Check how many records belong to each output class to get the ratio of class instances.

In [36]:
model_data[model_data['Competed']==1].count()['Contestant']

39

In [35]:
model_data[model_data['Competed']==0].count()['Contestant']

337

The overall class ratio is 39:337. This is due the nature of this data, since out of at least 46 contestants that could be selected for an All Stars season (up to almost 130 for All Stars Season 4), only 10-12 contestants are selected, making a complete dataset imbalanced.

This dataset will need to be rebalanced, which I will try to achieve by over-sampling. I have decided to use over-sampling in this case as the overall number of records is less than 500 and under-sampling is best used where there is a large number of records (>10,000). For this, I will use the Synthetic Minority Over-sampling Technique (SMOTE).

**Rebalancing by oversampling**

In [1]:
import imblearn

**Limitations**

**Ineligibility:** Some contestants are effectively ineligible for selection due to factors occurring outside of the show. This includes Sherry Pie, who was disqualified from Season 12 for conduct outside the show, and Pearl, who was allegedly informed by production that she would never be selected for an All Stars season as a result of comments that she made about RuPaul and the show after her run.

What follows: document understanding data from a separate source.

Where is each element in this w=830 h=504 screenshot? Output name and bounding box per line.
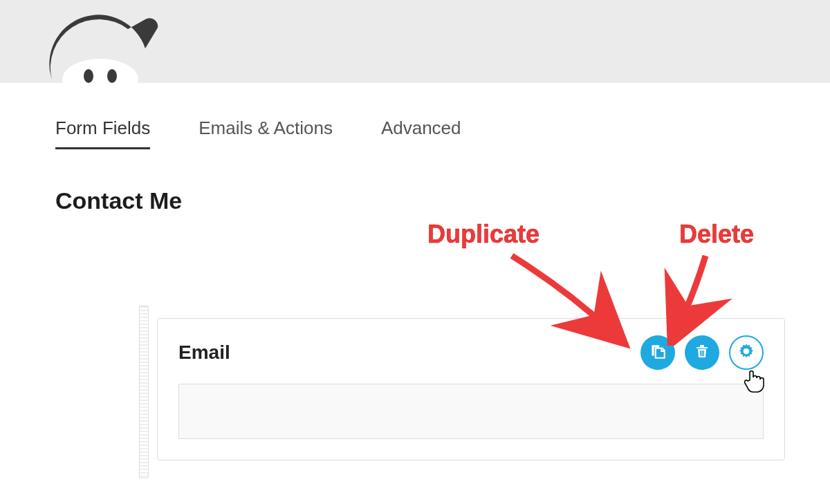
annotation-delete-label: Delete [679,220,754,249]
cursor-hand-icon [744,369,764,395]
annotation-arrow-duplicate [498,249,636,353]
annotation-duplicate-label: Duplicate [427,220,540,249]
top-bar [0,0,830,83]
tab-form-fields[interactable]: Form Fields [55,118,150,149]
annotation-arrow-delete [657,249,740,346]
form-title: Contact Me [0,160,830,214]
svg-point-1 [84,69,93,83]
drag-handle[interactable] [139,306,149,478]
field-label: Email [178,342,230,364]
tab-advanced[interactable]: Advanced [381,118,461,149]
ninja-logo-icon [42,0,159,93]
svg-rect-4 [701,351,703,356]
svg-rect-3 [700,351,701,356]
svg-rect-5 [703,351,705,356]
trash-icon [694,343,710,362]
svg-point-6 [744,348,749,354]
svg-point-2 [107,69,117,83]
svg-point-0 [62,59,138,90]
email-field-input[interactable] [178,384,764,439]
tab-emails-actions[interactable]: Emails & Actions [199,118,333,149]
tabs-nav: Form Fields Emails & Actions Advanced [0,83,830,160]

Other contestants are not ineligible for selection, but have stated that they would not be interested in competing in an All Stars season and have turned down invitations to do so. Some contestants, such as Trinity the Tuck, Shea Coulee, Valentina, and Ben Delacreme have stated that they turned down an earlier All Stars invitation in order to compete in a later season, while Phi Phi O'Hara allegedly turned down an All Stars Season 1 invitation due to scheduling conflicts. Kim Chi and Laganja Estranga have said that they have also turned down an All Stars invitation previously and did not appear in any subsequent All Stars seasons. Others have quit drag as a full-time career (Ivy Winters) or disavowed their drag personas entirely (Tyra Sanchez).

None of this data can be easily obtained via a web scrape and any data relating to this would be effectively incomplete and unreliable compared to the season data (challenge wins, etc.) as it is effectively based on rumours and individual statements from the contestants, which can't be verified as production does not comment on who they have invited to partake in All Stars. Additionally, it is possible that there are other contestants who have been asked back for an All Stars season but have refrained from commenting on it publicly.

**Fan favourites:** Popularity with fans and success outside the show is usually a major factor in determining whether a contestant is selected for All Stars, even if the contestant does not perform outstandingly well by the episode metrics during their season (such as challenge wins). Examples include Trixie Mattel (who had a country music career and successful web series outside the show and was selected for, and subsequently won, All Stars Season 3) and Jasmine Masters (who had a short run on the show but found success on YouTube and was selected for All Stars 4).

If you refer to the correlations table at [7], you will notice that the variable with the strongest and most statistically significant correlation is whether or not a contestant won Miss Congeniality in their original season. Prior to Season 10, the Miss Congeniality prize was voted by fans (notably, this was controversial in the cases Pandora Boxx, Ben Delacreme, Katya, and in particular Valentina, with Trinity the Tuck renaming the award as "Fan Favourite" in the Season 9 reunion). Even after the Miss Congeniality award was voted by the other contestants, the winner was consistently a fan favourite regardless.

However it is difficult to measure popularity by an objective metric. Follower counts on Instagram/Twitter might make a good proxy in this case, however I am not aware of a way to get follower counts prior to selection and additional season appearances will boost a contestant's following after airing, particularly in the case of contestants such as Manila Luzon (All Stars Season 4) and Shangela (All Stars Season 3), who had large gaps between their prior season and All Stars season appearances and experienced a resurgence in social media following after the airing of their All Stars season.